For the elongation complex (28-nt), 4,851,974 particles were selected using a Topaz picking model from the 9,872 motion-corrected and dose-weighted micrographs, and extracted at a pixel size of 3.32 Å. These particles were subjected to two rounds of 2D classification to select 2,800,847 promising particles, which were further curated through three rounds of heterogeneous refinement in a similar manner to the procedure used for the termination complex. The 702,552 particles in the best class were re-extracted at a pixel size of 1.15 Å and subjected to 3D classification (six classes, target resolution = 4 Å, PCA initialization mode) with a focus mask around the RTΔRH and the RNA–DNA heteroduplex along with Cas9. The 104,057 particles in the best class were refined using non-uniform refinement with optimization of the CTF value, resulting in the final 3.19-Å overall map. To further improve the local resolution around the RTΔRH, particle subtraction and local refinement were performed as described for the termination complex, resulting in the 4.54-Å local map around the RTΔRH. Finally, the overall and local maps were merged into the final composite map, using the vop maximum command in UCSF ChimeraX.

Model building and validation

The model of the termination complex was built using the cryo-EM structure of the SpCas9–sgRNA–target DNA complex in the checkpoint state (PDB 7Z4L; ref. 12) and the crystal structure of apo-M-MLV RT (PDB 4MH8; ref. 17) as the reference models, followed by manual model building using Coot (ref. 31) against the final density map sharpened using DeepEMhancer. The models of the other complexes were built using the model of the termination complex as the reference, followed by manual model building using Coot and ISOLDE (ref. 32) against the final density map sharpened using DeepEMhancer or local-resolution filtering in cryoSPARC. All models were refined using phenix.real_space_refine v.1.20.1 (ref. 33) with secondary structure and base pair restraints. The structure validation was performed using MolProbity in the PHENIX package34. The EMRinger score35 and 3DFSC sphericity36 were calculated by PHENIX and by the 3DFSC Processing Server (https://3dfsc.salk.edu/upload/info/), respectively. The statistics of the 3D reconstruction and model refinement are summarized in Extended Data Table 1. The cryo-EM density map figures were generated using UCSF ChimeraX. Molecular graphics figures were prepared using UCSF ChimeraX and CueMol (http://www.cuemol.org).

Mammalian prime editing assay

HEK293FT cells were purchased from Thermo Fisher Scientific (R70007) and maintained in DMEM-GlutaMAX (Thermo Fisher Scientific, 10569044) with 1× penicillin–streptomycin (Thermo Fisher Scientific, 15140122) and 10% FBS (VWR, 97068-085) at 37 °C with 5% CO2. The cells were seeded at a density of 2 × 104 cells per well in 96-well plates for transfection.

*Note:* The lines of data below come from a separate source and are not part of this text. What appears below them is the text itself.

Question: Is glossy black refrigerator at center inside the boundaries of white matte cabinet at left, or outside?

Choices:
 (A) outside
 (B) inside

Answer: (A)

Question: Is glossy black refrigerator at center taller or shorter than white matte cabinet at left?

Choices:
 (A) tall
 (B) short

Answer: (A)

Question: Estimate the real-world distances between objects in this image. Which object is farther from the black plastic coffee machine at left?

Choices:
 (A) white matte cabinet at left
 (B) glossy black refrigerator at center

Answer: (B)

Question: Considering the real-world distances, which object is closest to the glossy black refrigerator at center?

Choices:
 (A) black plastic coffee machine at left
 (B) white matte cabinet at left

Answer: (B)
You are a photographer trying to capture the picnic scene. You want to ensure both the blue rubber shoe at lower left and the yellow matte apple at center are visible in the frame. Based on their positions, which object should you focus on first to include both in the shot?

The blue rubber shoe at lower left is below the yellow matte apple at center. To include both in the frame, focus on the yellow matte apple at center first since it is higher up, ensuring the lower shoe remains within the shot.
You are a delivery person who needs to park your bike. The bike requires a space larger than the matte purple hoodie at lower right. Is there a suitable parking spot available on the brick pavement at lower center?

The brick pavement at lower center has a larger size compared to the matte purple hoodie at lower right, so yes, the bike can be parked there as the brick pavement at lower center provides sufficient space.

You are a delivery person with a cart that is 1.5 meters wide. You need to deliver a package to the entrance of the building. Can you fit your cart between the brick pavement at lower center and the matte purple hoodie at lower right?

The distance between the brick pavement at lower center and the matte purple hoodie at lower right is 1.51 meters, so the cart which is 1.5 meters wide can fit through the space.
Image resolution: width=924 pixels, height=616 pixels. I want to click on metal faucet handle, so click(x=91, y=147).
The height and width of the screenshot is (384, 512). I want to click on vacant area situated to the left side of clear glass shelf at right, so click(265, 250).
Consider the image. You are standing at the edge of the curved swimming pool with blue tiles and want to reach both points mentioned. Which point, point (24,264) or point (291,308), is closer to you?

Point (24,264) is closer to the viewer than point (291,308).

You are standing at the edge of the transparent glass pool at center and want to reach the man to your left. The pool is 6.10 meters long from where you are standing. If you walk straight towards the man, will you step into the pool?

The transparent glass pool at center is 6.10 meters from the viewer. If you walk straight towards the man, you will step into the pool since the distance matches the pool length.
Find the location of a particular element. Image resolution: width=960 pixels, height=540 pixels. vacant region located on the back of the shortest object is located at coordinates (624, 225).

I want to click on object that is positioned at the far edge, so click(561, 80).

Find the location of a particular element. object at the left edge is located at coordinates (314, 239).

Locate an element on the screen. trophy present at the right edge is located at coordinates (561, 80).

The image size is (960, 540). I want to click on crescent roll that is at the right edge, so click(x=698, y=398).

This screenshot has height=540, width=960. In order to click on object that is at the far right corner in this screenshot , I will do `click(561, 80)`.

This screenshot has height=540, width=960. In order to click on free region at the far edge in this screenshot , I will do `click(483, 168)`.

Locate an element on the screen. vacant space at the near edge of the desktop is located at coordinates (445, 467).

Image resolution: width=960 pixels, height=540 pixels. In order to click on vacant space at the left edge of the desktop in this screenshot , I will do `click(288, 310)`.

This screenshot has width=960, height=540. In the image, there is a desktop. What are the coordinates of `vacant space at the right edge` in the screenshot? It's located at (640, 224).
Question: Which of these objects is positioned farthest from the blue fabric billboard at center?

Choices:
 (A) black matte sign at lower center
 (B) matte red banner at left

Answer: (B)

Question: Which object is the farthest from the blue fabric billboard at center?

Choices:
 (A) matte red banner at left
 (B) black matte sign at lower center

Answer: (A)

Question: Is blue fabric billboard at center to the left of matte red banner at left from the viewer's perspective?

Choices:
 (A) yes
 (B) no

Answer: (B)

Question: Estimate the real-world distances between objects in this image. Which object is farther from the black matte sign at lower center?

Transfections were performed using Lipofectamine 3000 (Thermo Fisher Scientific, L3000015) when cells reached around 90% confluency. In total, 200 ng plasmids, including 150 ng PE plasmid with 50 ng pegRNA plasmid for PE2, or 135 ng PE plasmid and 50 ng pegRNA with 15 ng sgRNA plasmid for PE3, were transfected into each well. Three wells were transfected for each condition. Three days after transfection, genomic DNA was extracted using 50 µl QuickExtract DNA extraction solution (Lucigen, QE09050) by cycling at 65 °C for 15 min, 68 °C for 15 min and 95 °C for 10 min. Two rounds of PCR were conducted to amplify target sites with NEBNext High-Fidelity 2× PCR Master Mix (NEB, M0541L). For the first round of PCR, 2.5 µl of cell lysate was used as the template in 10-µl PCR reactions under the following thermal cycling conditions: one cycle, 98 °C, 30 s; 12 cycles, 98 °C, 10 s, 69 °C, 20 s, 72 °C, 30 s; one cycle, 72 °C, 2 min; 4 °C hold. For the second round of PCR, 1 µl of PCR product from the first round was used as the template in 10-µl PCR reactions under the following thermal cycling conditions: one cycle, 98 °C, 30 s; 18 cycles, 98 °C, 10 s, 63 °C, 20 s, 72 °C, 30 s; one cycle, 72 °C, 5 min; 4 °C hold. All amplicons were sequenced using a MiSeq Reagent Kit v.2, 300-cycle (Illumina, MS-102-2002). The prime editing efficiency was quantified using the published CRISPResso2 pipeline37.

Reporting summary

Further information on research design is available in the Nature Portfolio Reporting Summary linked to this article.